教員働き方改革へ一歩 県立78校にタイムカードを導入
2018.10.05
県教委は県立学校全78校にタイムカードを導入する「働き方改革」に乗り出した。勤務時間を自己申告から客観的に把握するシステムに変更することで、長時間労働の是正や教職員間の業務量の平準化につなげることを狙う。ただ、部活動など校外業務の把握は自己申告で対応せざるを得ない状況。勤務実態を把握しても、業務の削減が伴わなければ多忙化解消とはならず、実効性ある改革につなげられるか注目される。
県立学校では8月からタイムカードを導入。職員室に設置した端末にICカードをかざし、出退勤時刻を記録する。盛岡四高の佐々木佳史副校長は「自己申告からデータ化され、教職員の勤務時間の意識が高まった」と歓迎する。各校はデータを基に一人一人の業務状況を分析し、マネジメント強化につなげる。
県教委によると、時間外労働が月80時間以上の県立学校の教職員は8・8%(2017年度)。県教委は今月中に8、9月分の勤怠実態を集計し、教職員ら25人による作業部会で業務見直しの検討を本格化させる。永井栄一教職員課総括課長は「勤務時間の適正管理と業務見直しを集中的に進め、労働環境の改善を図りたい」と狙いを語る。

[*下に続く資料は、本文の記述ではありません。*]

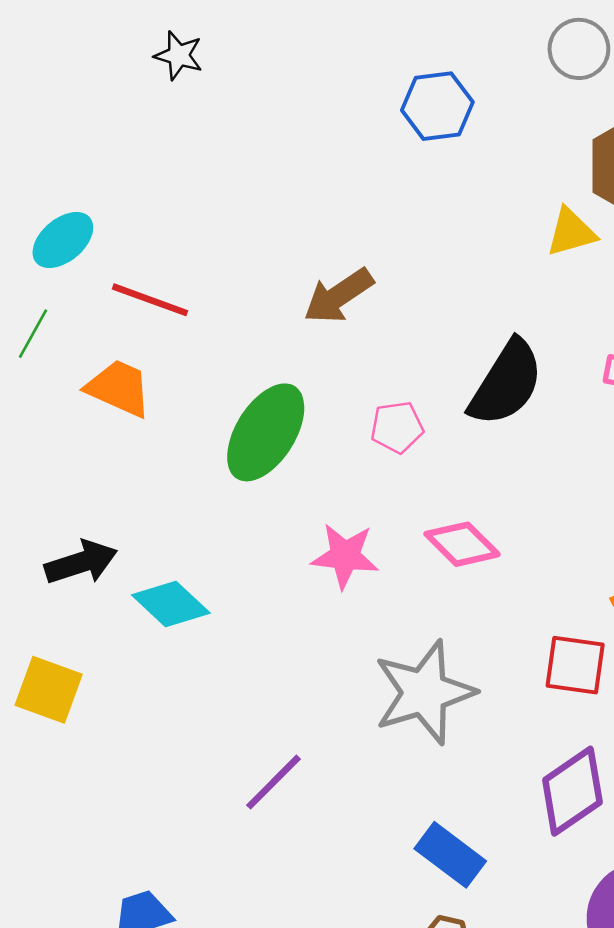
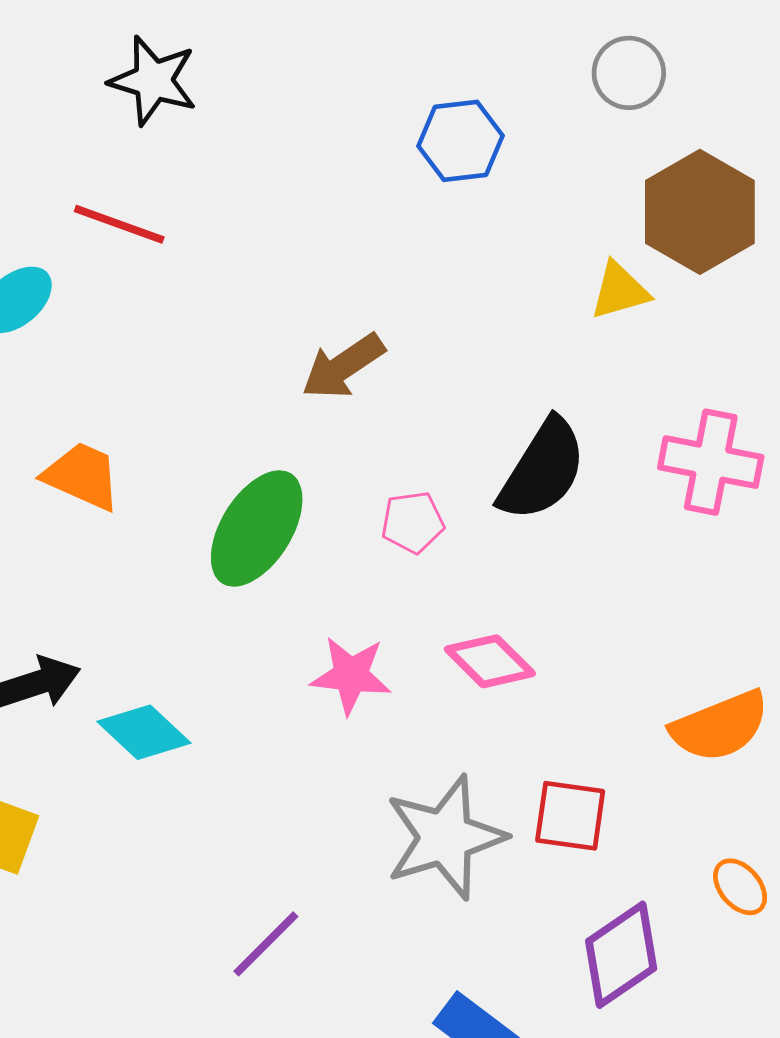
black star: (179, 55) -> (153, 81), size x1.5
red line: (150, 300) -> (119, 224), moved
red square: (575, 665) -> (570, 816), moved

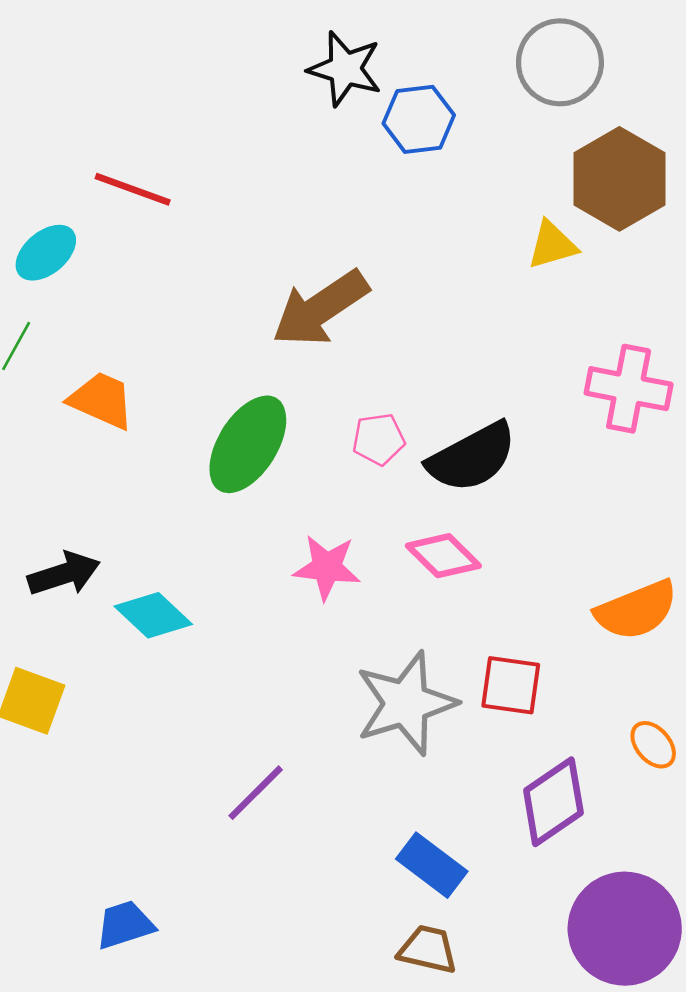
gray circle: (629, 73) -> (560, 62), size x1.4
black star: (153, 81) -> (345, 69), moved
brown arrow: (343, 366) -> (320, 308), size x1.4
black semicircle: (542, 470) -> (472, 457), moved, turned 30

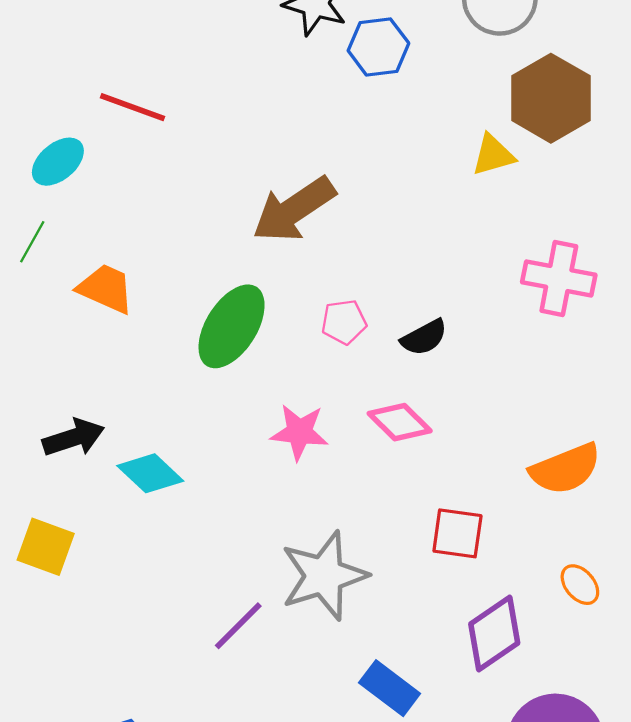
black semicircle: (472, 457) -> (424, 337), size x0.6
gray star: (406, 703) -> (324, 576), moved

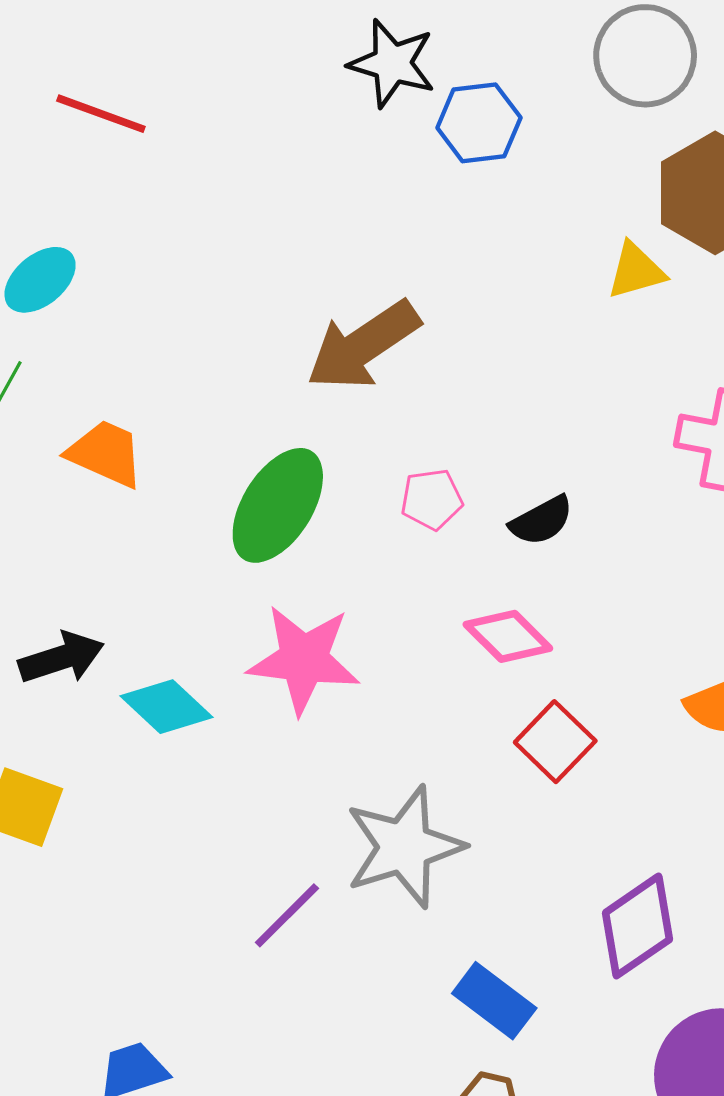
red line: (132, 107) -> (101, 114), moved
pink star: (299, 432) -> (304, 659), moved, size x1.4
red square: (457, 533) -> (555, 742), moved, turned 36

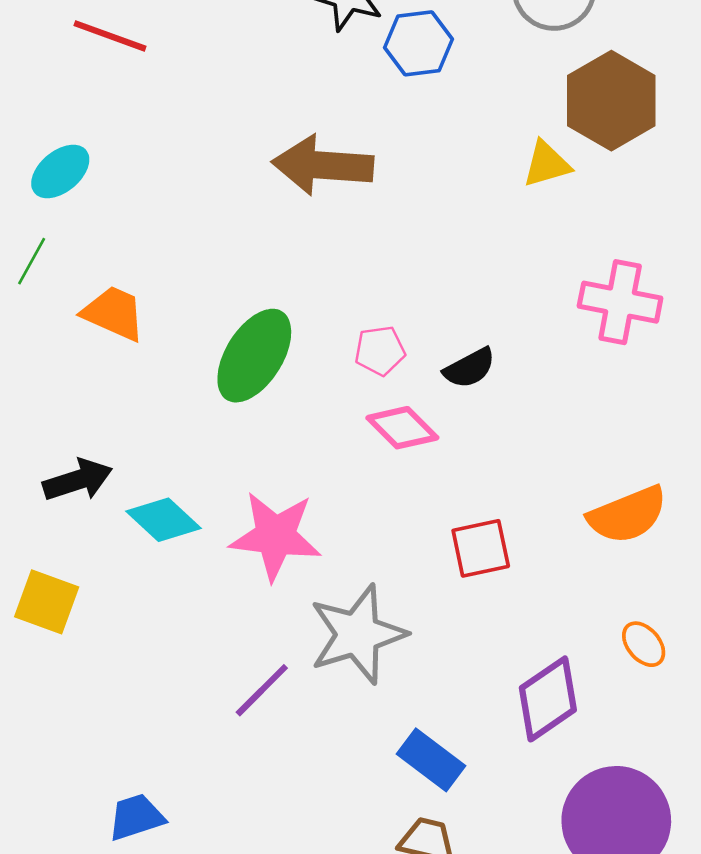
brown arrow: (363, 345) -> (323, 165), moved, turned 38
pink diamond: (508, 636) -> (402, 428), moved
pink star: (304, 659) -> (275, 536), moved
red square: (555, 742) -> (481, 548), turned 34

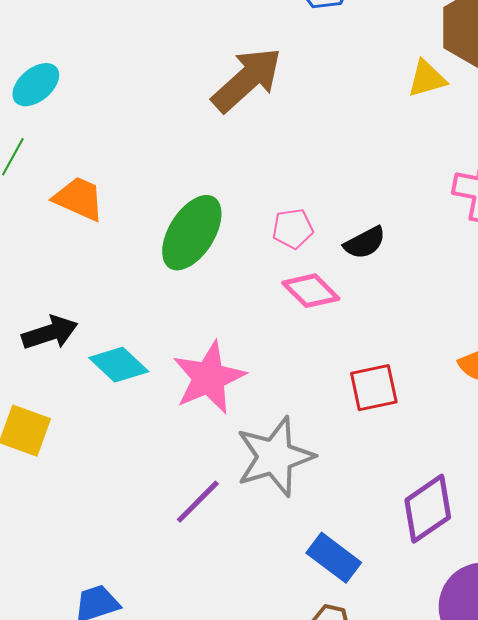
brown arrow: (323, 165) -> (247, 80), turned 134
pink star: (275, 536) -> (209, 378), turned -30

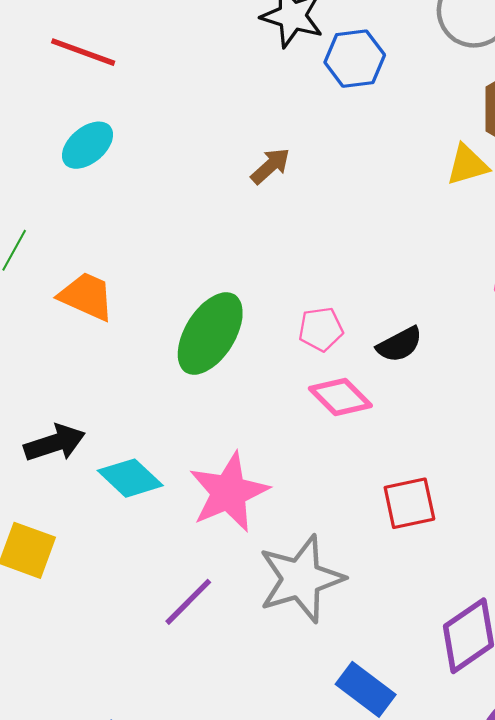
brown arrow: (247, 80) -> (270, 166), size x0.5
cyan ellipse: (36, 85) -> (87, 145), moved
purple line: (198, 502) -> (188, 602), moved

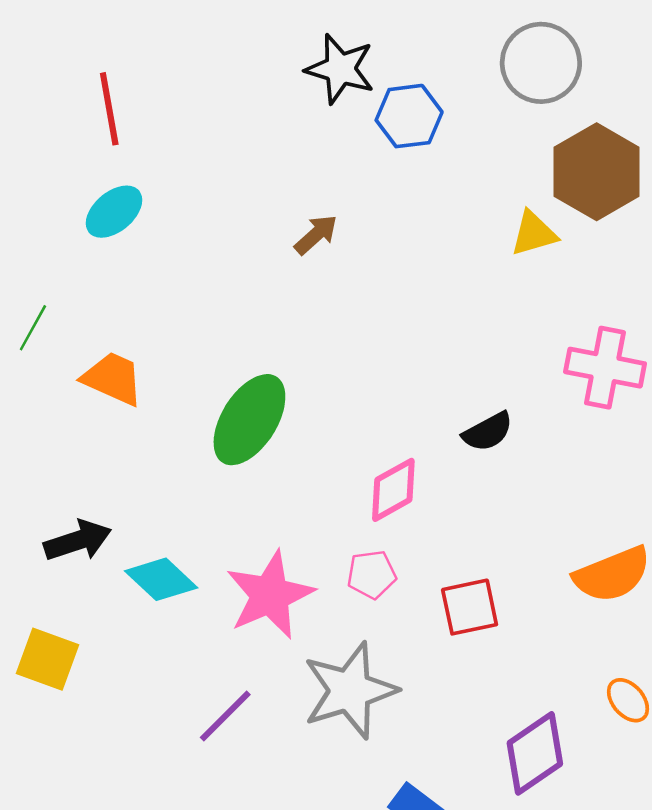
red line: (83, 52) -> (109, 109), turned 60
pink pentagon: (321, 329) -> (372, 574), moved
black semicircle: (400, 344) -> (488, 432), moved
pink diamond: (340, 397) -> (393, 490), turned -74

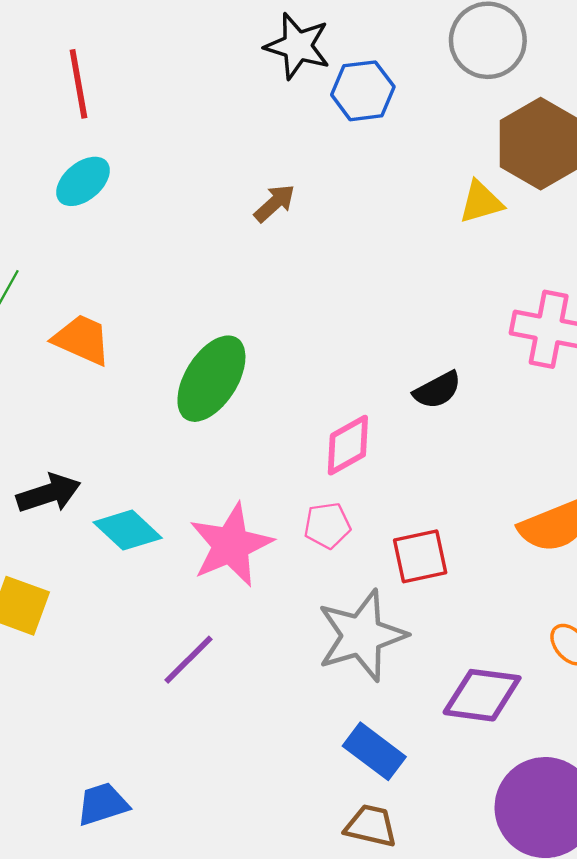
gray star: (350, 691) -> (362, 636), moved
purple diamond: (535, 753) -> (482, 695), turned 42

文部科学省によると、学校にタイムカードなどの勤怠管理を導入している都道府県教委は8月現在で38・3%。中央教育審議会の働き方改革特別部会委員で教育研究家の妹尾(せのお)昌俊さんは「タイムカードは改革の第一歩。現状把握なしで長時間労働は減らせない」とした上で「仕事が集中する教員もおり、アンバランス解消にもつなげてほしい」と提言する。